Data extracted from a collection
..............................

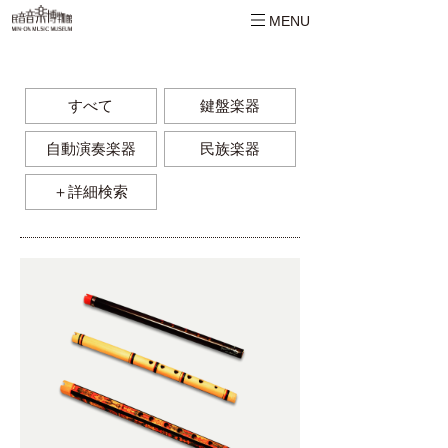
MENU
すべて
鍵盤楽器
自動演奏楽器
民族楽器
＋詳細検索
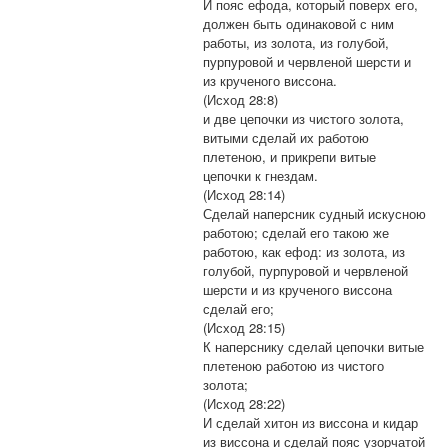
И пояс ефода, который поверх его,
должен быть одинаковой с ним
работы, из золота, из голубой,
пурпуровой и червленой шерсти и
из крученого виссона.
(Исход 28:8)
и две цепочки из чистого золота,
витыми сделай их работою
плетеною, и прикрепи витые
цепочки к гнездам.
(Исход 28:14)
Сделай наперсник судный искусною
работою; сделай его такою же
работою, как ефод: из золота, из
голубой, пурпуровой и червленой
шерсти и из крученого виссона
сделай его;
(Исход 28:15)
К наперснику сделай цепочки витые
плетеною работою из чистого
золота;
(Исход 28:22)
И сделай хитон из виссона и кидар
из виссона и сделай пояс узорчатой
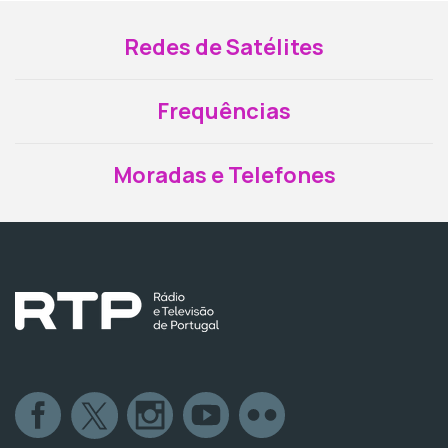
Redes de Satélites
Frequências
Moradas e Telefones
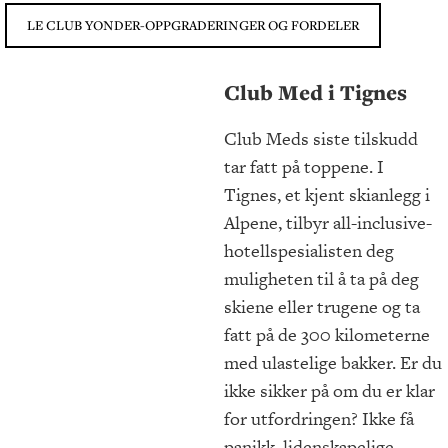
LE CLUB YONDER-OPPGRADERINGER OG FORDELER
Club Med i Tignes
Club Meds siste tilskudd
tar fatt på toppene. I
Tignes, et kjent skianlegg i
Alpene, tilbyr all-inclusive-
hotellspesialisten deg
muligheten til å ta på deg
skiene eller trugene og ta
fatt på de 300 kilometerne
med ulastelige bakker. Er du
ikke sikker på om du er klar
for utfordringen? Ikke få
panikk, lidenskapelige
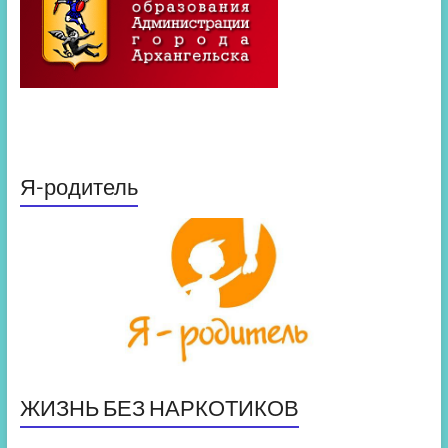
Я-родитель
ЖИЗНЬ БЕЗ НАРКОТИКОВ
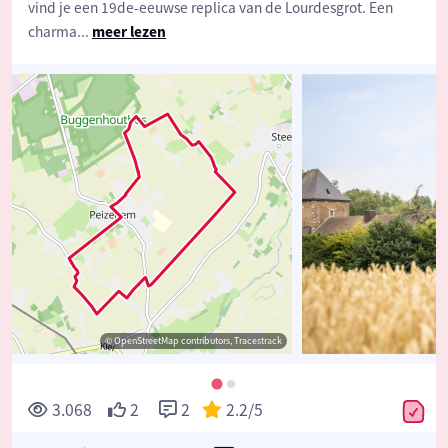
vind je een 19de-eeuwse replica van de Lourdesgrot. Een
charma
...
meer lezen
© OpenStreetMap contributors, Tracestrack
3.068
2
2
2.2
/5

..............................

| Work request |
Lines from the one that contains "и две цепочки" through the last line of the data above are to be extracted exactly, with no pictures and no other lines.

| Answer to this problem |
и две цепочки из чистого золота,
витыми сделай их работою
плетеною, и прикрепи витые
цепочки к гнездам.
(Исход 28:14)
Сделай наперсник судный искусною
работою; сделай его такою же
работою, как ефод: из золота, из
голубой, пурпуровой и червленой
шерсти и из крученого виссона
сделай его;
(Исход 28:15)
К наперснику сделай цепочки витые
плетеною работою из чистого
золота;
(Исход 28:22)
И сделай хитон из виссона и кидар
из виссона и сделай пояс узорчатой
Redes de Satélites
Frequências
Moradas e Telefones
LE CLUB YONDER-OPPGRADERINGER OG FORDELER
Club Med i Tignes
Club Meds siste tilskudd
tar fatt på toppene. I
Tignes, et kjent skianlegg i
Alpene, tilbyr all-inclusive-
hotellspesialisten deg
muligheten til å ta på deg
skiene eller trugene og ta
fatt på de 300 kilometerne
med ulastelige bakker. Er du
ikke sikker på om du er klar
for utfordringen? Ikke få
panikk, lidenskapelige
Я-родитель
ЖИЗНЬ БЕЗ НАРКОТИКОВ
vind je een 19de-eeuwse replica van de Lourdesgrot. Een
charma
...
meer lezen
© OpenStreetMap contributors, Tracestrack
3.068
2
2
2.2
/5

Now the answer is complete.